Журавушкин озадаченно смотрел на обоих мужчин. Что происходит? Невинная цитата сдернула Ромашова, будто бы выдали его самую сокровенную тайну!
– Я вас провожу, Аркадий Валентинович, – торопливо поднялся актер.
Когда они шли к воротам, где стояла машина Журавушкина, Андрей Георгиевич раздраженно сказал:
– Меня уже достал этот эзопов язык! Эти бесконечные намеки! И от кого? От человека, который сам постоянно лжет! Который вообще не понимает, что происходит! Он ведь безвылазно сидит в своей комнате!

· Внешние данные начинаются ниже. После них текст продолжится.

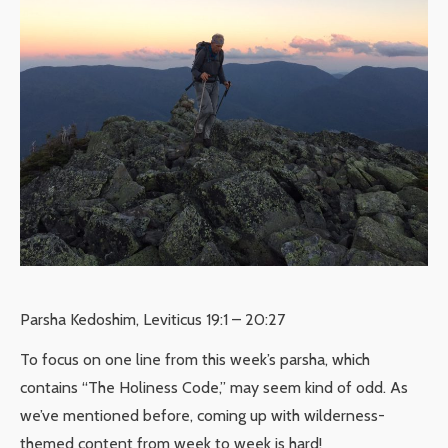
Parsha Kedoshim, Leviticus 19:1 – 20:27
To focus on one line from this week’s parsha, which
contains “The Holiness Code,” may seem kind of odd. As
we’ve mentioned before, coming up with wilderness-
themed content from week to week is hard!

– Но иногда Ефим Иванович ведь выходит оттуда? Не думаю, что он ест у себя наверху. Возможно, что Раевич случайно подслушал обрывок какого-то разговора.
– Как я говорю комплименты Даше? Я просто пытаюсь загладить вашу неловкость, Аркадий Валентинович!
– Я все понимаю, – виновато развел руками Журавушкин.
– А Фима черт знает, что подумал!
– Увидимся в понедельник. Как обычно за час до заседания, – хозяин уже открыл ворота, поэтому Журавушкин вынужден был попрощаться.
– Помните, о чем мы договорились, – сказал ему на прощанье Ромашов.
Когда за его машиной опустился полосатый шлагбаум, Журавушкин, у которого от голода засосало под ложечкой (пирожные не в счет), набрал номер жены.
– Галочка, что у нас на ужин? – заискивающе спросил он.
– Я в фитнес-клубе до позднего вечера! – предупредила Галина. – Сваришь себе сосиски или пельмени!